## Exercise directions
Exact reproductions of all the entries, please, and no pictures.
——
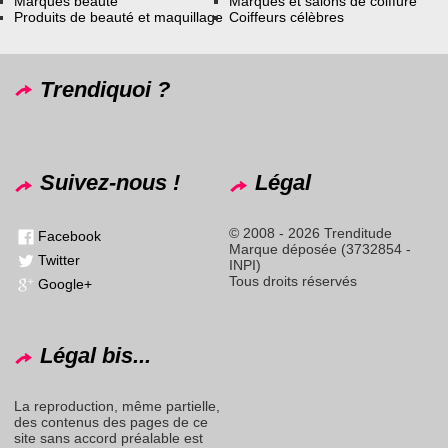
Marques beauté
Marques et salons de coiffure
Produits de beauté et maquillage
Coiffeurs célèbres
Trendiquoi ?
Suivez-nous !
Légal
© 2008 - 2026 Trenditude
Facebook
Marque déposée (3732854 -
Twitter
INPI)
Tous droits réservés
Google+
Légal bis...
La reproduction, même partielle,
des contenus des pages de ce
site sans accord préalable est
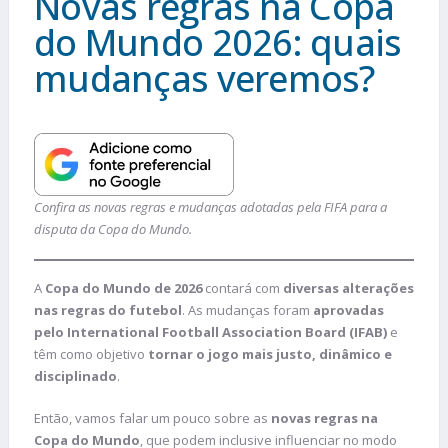
Novas regras na Copa
do Mundo 2026: quais
mudanças veremos?
Confira as novas regras e mudanças adotadas pela FIFA para a
disputa da Copa do Mundo.
A
Copa do Mundo de 2026
contará com
diversas alterações
nas regras do futebol
. As mudanças foram
aprovadas
pelo International Football Association Board (IFAB)
e
têm como objetivo
tornar o jogo mais justo, dinâmico e
disciplinado
.
Então, vamos falar um pouco sobre as
novas regras na
Copa do Mundo
, que podem inclusive influenciar no modo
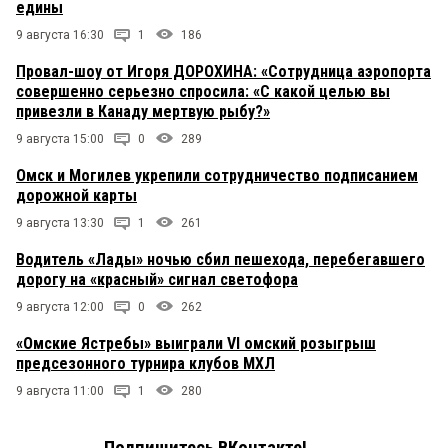
едины
9 августа 16:30
1
186
Провал-шоу от Игоря ДОРОХИНА: «Сотрудница аэропорта
совершенно серьезно спросила: «С какой целью вы
привезли в Канаду мертвую рыбу?»
9 августа 15:00
0
289
Омск и Могилев укрепили сотрудничество подписанием
дорожной карты
9 августа 13:30
1
261
Водитель «Лады» ночью сбил пешехода, перебегавшего
дорогу на «красный» сигнал светофора
9 августа 12:00
0
262
«Омские Ястребы» выиграли VI омский розыгрыш
предсезонного турнира клубов МХЛ
9 августа 11:00
1
280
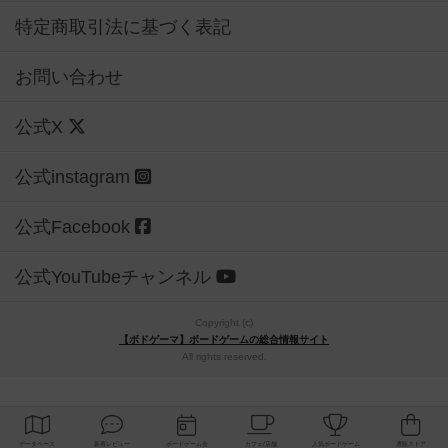
特定商取引法に基づく表記
お問い合わせ
公式X
公式instagram
公式Facebook
公式YouTubeチャンネル
Copyright (c)
【ボドゲーマ】ボードゲームの総合情報サイト
All rights reserved.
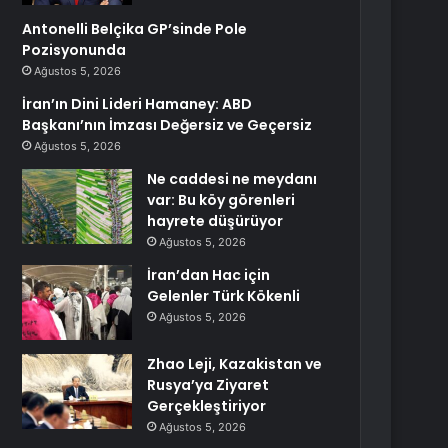
Antonelli Belçika GP’sinde Pole
Pozisyonunda
Ağustos 5, 2026
İran’ın Dini Lideri Hamaney: ABD
Başkanı’nın İmzası Değersiz ve Geçersiz
Ağustos 5, 2026
Ne caddesi ne meydanı
var: Bu köy görenleri
hayrete düşürüyor
Ağustos 5, 2026
İran’dan Hac için
Gelenler Türk Kökenli
Ağustos 5, 2026
Zhao Leji, Kazakistan ve
Rusya’ya Ziyaret
Gerçekleştiriyor
Ağustos 5, 2026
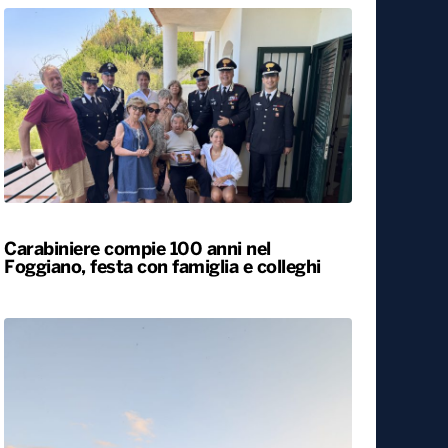
Carabiniere compie 100 anni nel
Foggiano, festa con famiglia e colleghi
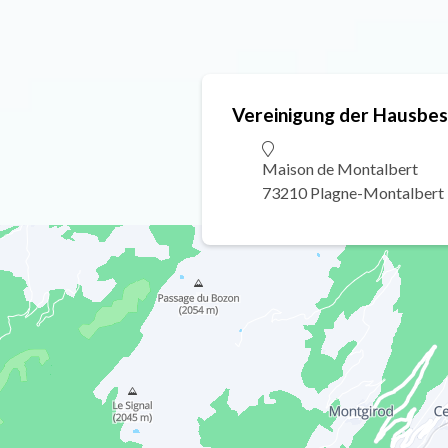
Vereinigung der Hausbes
Maison de Montalbert
73210 Plagne-Montalbert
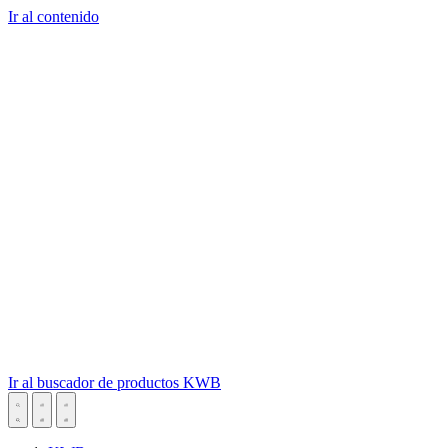
Ir al contenido
Ir al buscador de productos KWB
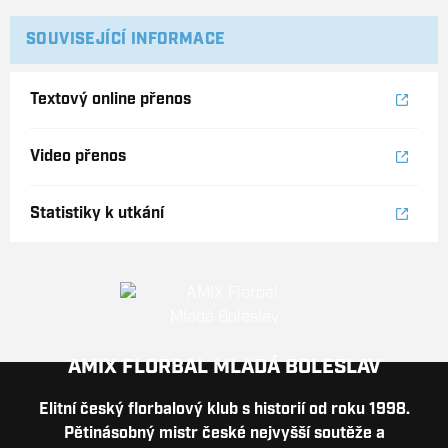
SOUVISEJÍCÍ INFORMACE
Textový online přenos
Video přenos
Statistiky k utkání
AMIX FLORBAL MLADÁ BOLESLAV
Elitní český florbalový klub s historií od roku 1998.
Pětinásobný mistr české nejvyšší soutěže a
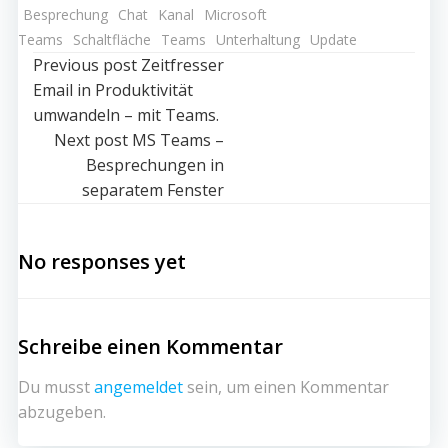
Besprechung
Chat
Kanal
Microsoft
Teams
Schaltfläche
Teams
Unterhaltung
Update
Post
Previous post
Zeitfresser
Email in Produktivität
navigation
umwandeln – mit Teams.
Post
Next post
MS Teams –
Besprechungen in
navigation
separatem Fenster
No responses yet
Schreibe einen Kommentar
Du musst
angemeldet
sein, um einen Kommentar
abzugeben.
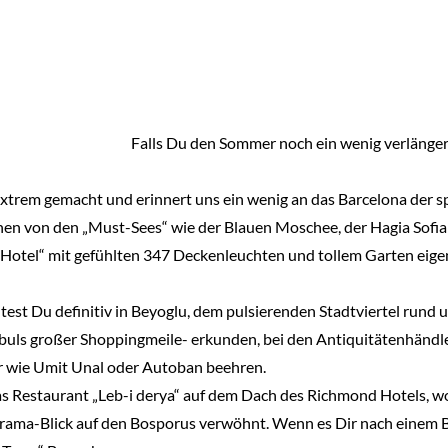
Falls Du den Sommer noch ein wenig verlänger
 extrem gemacht und erinnert uns ein wenig an das Barcelona der sp
en von den „Must-Sees“ wie der Blauen Moschee, der Hagia Sofia
Hotel“ mit gefühlten 347 Deckenleuchten und tollem Garten eigent
test Du definitiv in Beyoglu, dem pulsierenden Stadtviertel rund 
anbuls großer Shoppingmeile- erkunden, bei den Antiquitätenhänd
r wie Umit Unal oder Autoban beehren.
 das Restaurant „Leb-i derya“ auf dem Dach des Richmond Hotels, 
rama-Blick auf den Bosporus verwöhnt. Wenn es Dir nach einem Bl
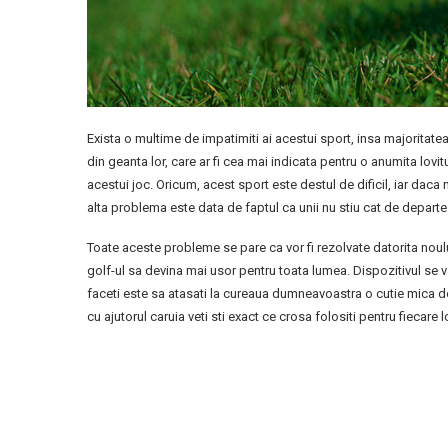
Exista o multime de impatimiti ai acestui sport, insa majoritate
din geanta lor, care ar fi cea mai indicata pentru o anumita lovi
acestui joc. Oricum, acest sport este destul de dificil, iar daca 
alta problema este data de faptul ca unii nu stiu cat de depart
Toate aceste probleme se pare ca vor fi rezolvate datorita noulu
golf-ul sa devina mai usor pentru toata lumea. Dispozitivul se 
faceti este sa atasati la cureaua dumneavoastra o cutie mica de 
cu ajutorul caruia veti sti exact ce crosa folositi pentru fiecare l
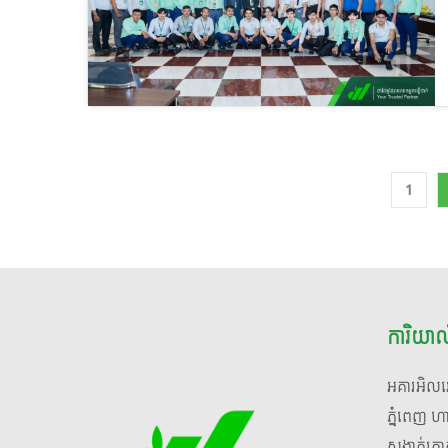
1
ការិយា
អគារអិលអ
ភ្នំពេញ 
សង្កាត់គ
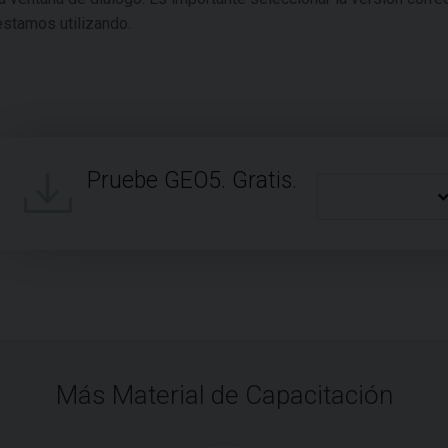
estamos utilizando.
Pruebe GEO5. Gratis.
Más Material de Capacitación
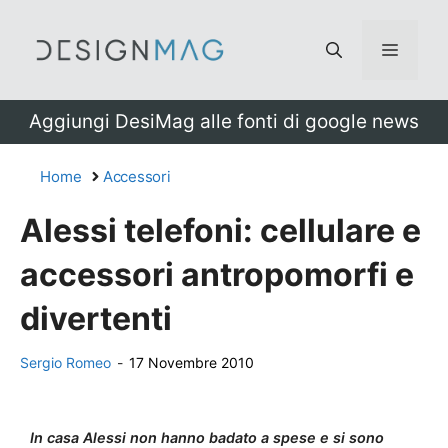
Vai
al
Menu
contenuto
Aggiungi DesiMag alle fonti di google news
Home
Accessori
Alessi telefoni: cellulare e
accessori antropomorfi e
divertenti
Sergio Romeo
-
17 Novembre 2010
In casa Alessi non hanno badato a spese e si sono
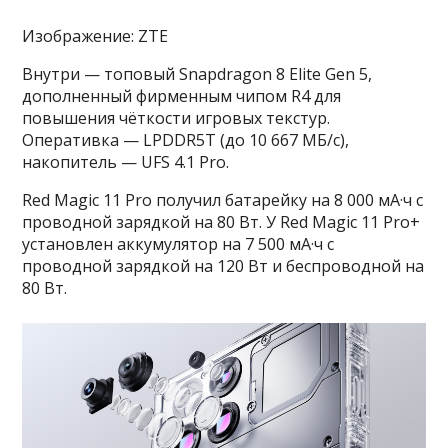
Изображение: ZTE
Внутри — топовый Snapdragon 8 Elite Gen 5,
дополненный фирменным чипом R4 для
повышения чёткости игровых текстур.
Оперативка — LPDDR5T (до 10 667 МБ/с),
накопитель — UFS 4.1 Pro.
Red Magic 11 Pro получил батарейку на 8 000 мА·ч с
проводной зарядкой на 80 Вт. У Red Magic 11 Pro+
установлен аккумулятор на 7 500 мА·ч с
проводной зарядкой на 120 Вт и беспроводной на
80 Вт.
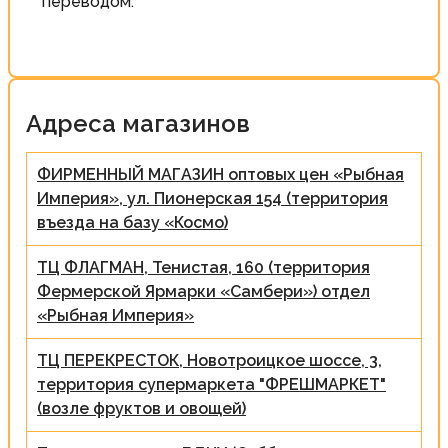
переводом.
Адреса магазинов
ФИРМЕННЫЙ МАГАЗИН оптовых цен «Рыбная
Империя», ул. Пионерская 154 (территория
въезда на базу «Космо)
ТЦ ФЛАГМАН, Тенистая, 160 (территория
Фермерской Ярмарки «Самбери») отдел
«Рыбная Империя»
ТЦ ПЕРЕКРЕСТОК, Новотроицкое шоссе, 3,
территория супермаркета "ФРЕШМАРКЕТ"
(возле фруктов и овощей)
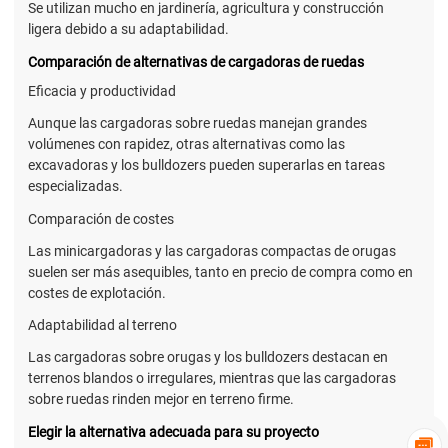
Se utilizan mucho en jardinería, agricultura y construcción
ligera debido a su adaptabilidad.
Comparación de alternativas de cargadoras de ruedas
Eficacia y productividad
Aunque las cargadoras sobre ruedas manejan grandes
volúmenes con rapidez, otras alternativas como las
excavadoras y los bulldozers pueden superarlas en tareas
especializadas.
Comparación de costes
Las minicargadoras y las cargadoras compactas de orugas
suelen ser más asequibles, tanto en precio de compra como en
costes de explotación.
Adaptabilidad al terreno
Las cargadoras sobre orugas y los bulldozers destacan en
terrenos blandos o irregulares, mientras que las cargadoras
sobre ruedas rinden mejor en terreno firme.
Elegir la alternativa adecuada para su proyecto

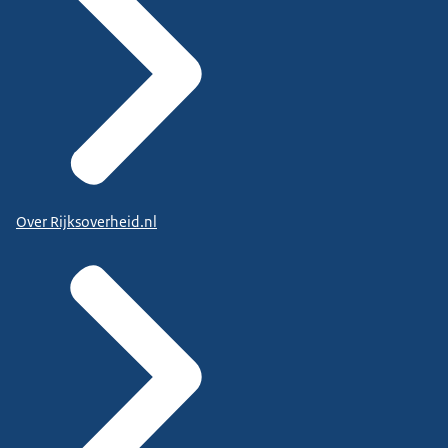
Over Rijksoverheid.nl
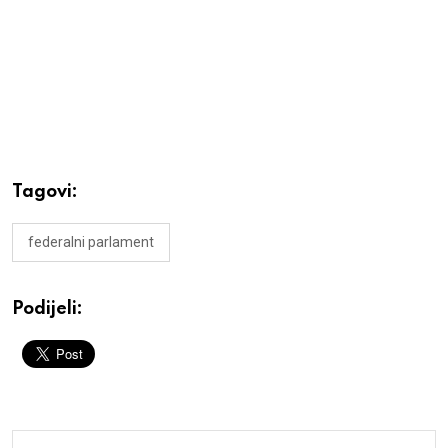
Tagovi:
federalni parlament
Podijeli:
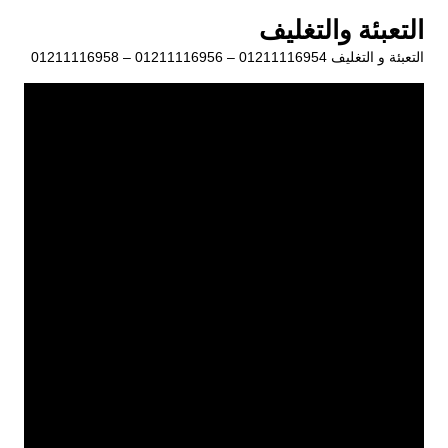
لتجاوز
التعبئة والتغليف
لى
التعبئة و التغليف 01211116954 – 01211116956 – 01211116958
لمحتوى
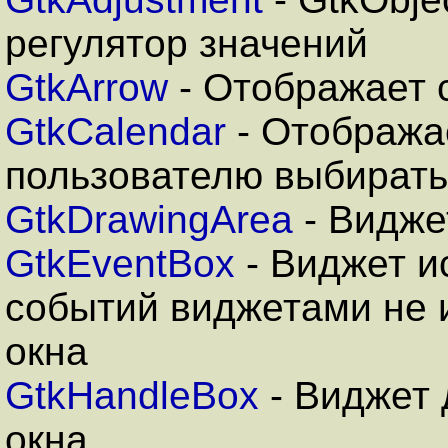
регулятор значений
GtkArrow
- Отображает 
GtkCalendar
- Отобража
пользователю выбирать
GtkDrawingArea
- Видже
GtkEventBox
- Виджет и
событий виджетами не
окна
GtkHandleBox
- Виджет 
окна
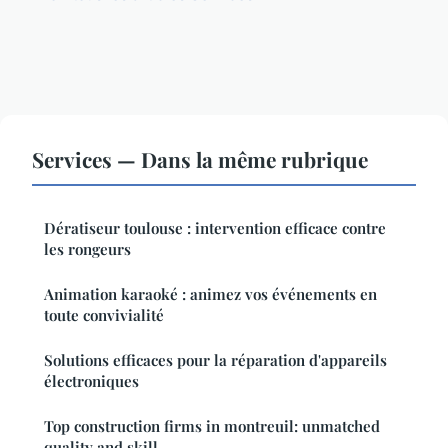
Services — Dans la même rubrique
Dératiseur toulouse : intervention efficace contre
les rongeurs
Animation karaoké : animez vos événements en
toute convivialité
Solutions efficaces pour la réparation d'appareils
électroniques
Top construction firms in montreuil: unmatched
quality and skill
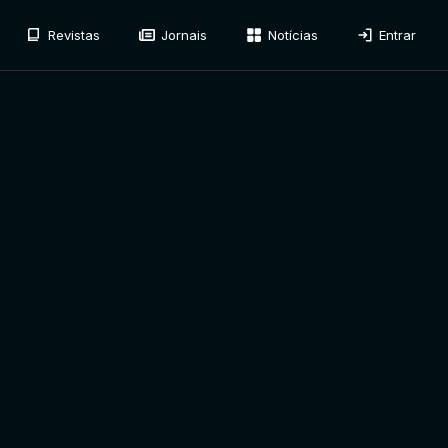
Revistas
Jornais
Notícias
Entrar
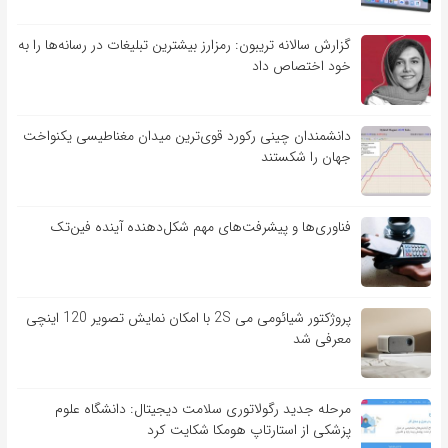
گزارش سالانه تریبون: رمزارز بیشترین تبلیغات در رسانه‌ها را به
خود اختصاص داد
دانشمندان چینی رکورد قوی‌ترین میدان مغناطیسی یکنواخت
جهان را شکستند
فناوری‌ها و پیشرفت‌های مهم شکل‌دهنده آینده فین‌تک
پروژکتور شیائومی می 2S با امکان نمایش تصویر 120 اینچی
معرفی شد
مرحله جدید رگولاتوری سلامت دیجیتال: دانشگاه علوم
پزشکی از استارتاپ هومکا شکایت کرد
——
## Result of the exercise
Marques beauté
Marques et salons de coiffure
Produits de beauté et maquillage
Coiffeurs célèbres
Trendiquoi ?
Suivez-nous !
Légal
© 2008 - 2026 Trenditude
Facebook
Marque déposée (3732854 -
Twitter
INPI)
Tous droits réservés
Google+
Légal bis...
La reproduction, même partielle,
des contenus des pages de ce
site sans accord préalable est
Novas regras na Copa
do Mundo 2026: quais
mudanças veremos?
Confira as novas regras e mudanças adotadas pela FIFA para a
disputa da Copa do Mundo.
A
Copa do Mundo de 2026
contará com
diversas alterações
nas regras do futebol
. As mudanças foram
aprovadas
pelo International Football Association Board (IFAB)
e
têm como objetivo
tornar o jogo mais justo, dinâmico e
disciplinado
.
Então, vamos falar um pouco sobre as
novas regras na
Copa do Mundo
, que podem inclusive influenciar no modo
едины
9 августа 16:30
1
186
Провал-шоу от Игоря ДОРОХИНА: «Сотрудница аэропорта
совершенно серьезно спросила: «С какой целью вы
привезли в Канаду мертвую рыбу?»
9 августа 15:00
0
289
Омск и Могилев укрепили сотрудничество подписанием
дорожной карты
9 августа 13:30
1
261
Водитель «Лады» ночью сбил пешехода, перебегавшего
дорогу на «красный» сигнал светофора
9 августа 12:00
0
262
«Омские Ястребы» выиграли VI омский розыгрыш
предсезонного турнира клубов МХЛ
9 августа 11:00
1
280
特定商取引法に基づく表記
お問い合わせ
公式X
公式instagram
公式Facebook
公式YouTubeチャンネル
Copyright (c)
【ボドゲーマ】ボードゲームの総合情報サイト
All rights reserved.
Antonelli Belçika GP’sinde Pole
Pozisyonunda
Ağustos 5, 2026
İran’ın Dini Lideri Hamaney: ABD
Başkanı’nın İmzası Değersiz ve Geçersiz
Ağustos 5, 2026
Ne caddesi ne meydanı
var: Bu köy görenleri
hayrete düşürüyor
Ağustos 5, 2026
İran’dan Hac için
Gelenler Türk Kökenli
Ağustos 5, 2026
Zhao Leji, Kazakistan ve
Rusya’ya Ziyaret
Gerçekleştiriyor
Ağustos 5, 2026
Carabiniere compie 100 anni nel
Foggiano, festa con famiglia e colleghi
Vereinigung der Hausbes
Maison de Montalbert
73210 Plagne-Montalbert
Ir al contenido
Ir al buscador de productos KWB
SOUVISEJÍCÍ INFORMACE
Textový online přenos
Video přenos
Statistiky k utkání
AMIX FLORBAL MLADÁ BOLESLAV
Elitní český florbalový klub s historií od roku 1998.
Pětinásobný mistr české nejvyšší soutěže a
Besprechung
Chat
Kanal
Microsoft
Teams
Schaltfläche
Teams
Unterhaltung
Update
Post
Previous post
Zeitfresser
Email in Produktivität
navigation
umwandeln – mit Teams.
Post
Next post
MS Teams –
Besprechungen in
navigation
separatem Fenster
No responses yet
Schreibe einen Kommentar
Du musst
angemeldet
sein, um einen Kommentar
abzugeben.
Falls Du den Sommer noch ein wenig verlänger
 extrem gemacht und erinnert uns ein wenig an das Barcelona der sp
en von den „Must-Sees“ wie der Blauen Moschee, der Hagia Sofia
Hotel“ mit gefühlten 347 Deckenleuchten und tollem Garten eigent
test Du definitiv in Beyoglu, dem pulsierenden Stadtviertel rund 
anbuls großer Shoppingmeile- erkunden, bei den Antiquitätenhänd
r wie Umit Unal oder Autoban beehren.
 das Restaurant „Leb-i derya“ auf dem Dach des Richmond Hotels, 
rama-Blick auf den Bosporus verwöhnt. Wenn es Dir nach einem Bl
Exista o multime de impatimiti ai acestui sport, insa majoritate
din geanta lor, care ar fi cea mai indicata pentru o anumita lovi
acestui joc. Oricum, acest sport este destul de dificil, iar daca 
alta problema este data de faptul ca unii nu stiu cat de depart
Toate aceste probleme se pare ca vor fi rezolvate datorita noulu
golf-ul sa devina mai usor pentru toata lumea. Dispozitivul se 
faceti este sa atasati la cureaua dumneavoastra o cutie mica de 
cu ajutorul caruia veti sti exact ce crosa folositi pentru fiecare l
1
ការិយា
អគារអិលអ
ភ្នំពេញ 
សង្កាត់គ
estamos utilizando.
Pruebe GEO5. Gratis.
Más Material de Capacitación
Vai
al
Menu
contenuto
Aggiungi DesiMag alle fonti di google news
Home
Accessori
Alessi telefoni: cellulare e
accessori antropomorfi e
divertenti
Sergio Romeo
-
17 Novembre 2010
In casa Alessi non hanno badato a spese e si sono
Изображение: ZTE
Внутри — топовый Snapdragon 8 Elite Gen 5,
дополненный фирменным чипом R4 для
повышения чёткости игровых текстур.
Оперативка — LPDDR5T (до 10 667 МБ/с),
накопитель — UFS 4.1 Pro.
Red Magic 11 Pro получил батарейку на 8 000 мА·ч с
проводной зарядкой на 80 Вт. У Red Magic 11 Pro+
установлен аккумулятор на 7 500 мА·ч с
проводной зарядкой на 120 Вт и беспроводной на
80 Вт.
переводом.
Адреса магазинов
ФИРМЕННЫЙ МАГАЗИН оптовых цен «Рыбная
Империя», ул. Пионерская 154 (территория
въезда на базу «Космо)
ТЦ ФЛАГМАН, Тенистая, 160 (территория
Фермерской Ярмарки «Самбери») отдел
«Рыбная Империя»
ТЦ ПЕРЕКРЕСТОК, Новотроицкое шоссе, 3,
территория супермаркета "ФРЕШМАРКЕТ"
(возле фруктов и овощей)
Se utilizan mucho en jardinería, agricultura y construcción
ligera debido a su adaptabilidad.
Comparación de alternativas de cargadoras de ruedas
Eficacia y productividad
Aunque las cargadoras sobre ruedas manejan grandes
volúmenes con rapidez, otras alternativas como las
excavadoras y los bulldozers pueden superarlas en tareas
especializadas.
Comparación de costes
Las minicargadoras y las cargadoras compactas de orugas
suelen ser más asequibles, tanto en precio de compra como en
costes de explotación.
Adaptabilidad al terreno
Las cargadoras sobre orugas y los bulldozers destacan en
terrenos blandos o irregulares, mientras que las cargadoras
sobre ruedas rinden mejor en terreno firme.
Elegir la alternativa adecuada para su proyecto

Over Rijksoverheid.nl
Tagovi:
federalni parlament
Podijeli:
لتجاوز
التعبئة والتغليف
لى
التعبئة و التغليف 01211116954 – 01211116956 – 01211116958
لمحتوى
регулятор значений
GtkArrow
- Отображает 
GtkCalendar
- Отобража
пользователю выбирать
GtkDrawingArea
- Видже
GtkEventBox
- Виджет и
событий виджетами не
окна
GtkHandleBox
- Виджет 
окна
Services — Dans la même rubrique
Dératiseur toulouse : intervention efficace contre
les rongeurs
Animation karaoké : animez vos événements en
toute convivialité
Solutions efficaces pour la réparation d'appareils
électroniques
Top construction firms in montreuil: unmatched
quality and skill
Revistas
Jornais
Notícias
Entrar
گزارش سالانه تریبون: رمزارز بیشترین تبلیغات در رسانه‌ها را به
خود اختصاص داد
دانشمندان چینی رکورد قوی‌ترین میدان مغناطیسی یکنواخت
جهان را شکستند
فناوری‌ها و پیشرفت‌های مهم شکل‌دهنده آینده فین‌تک
پروژکتور شیائومی می 2S با امکان نمایش تصویر 120 اینچی
معرفی شد
مرحله جدید رگولاتوری سلامت دیجیتال: دانشگاه علوم
پزشکی از استارتاپ هومکا شکایت کرد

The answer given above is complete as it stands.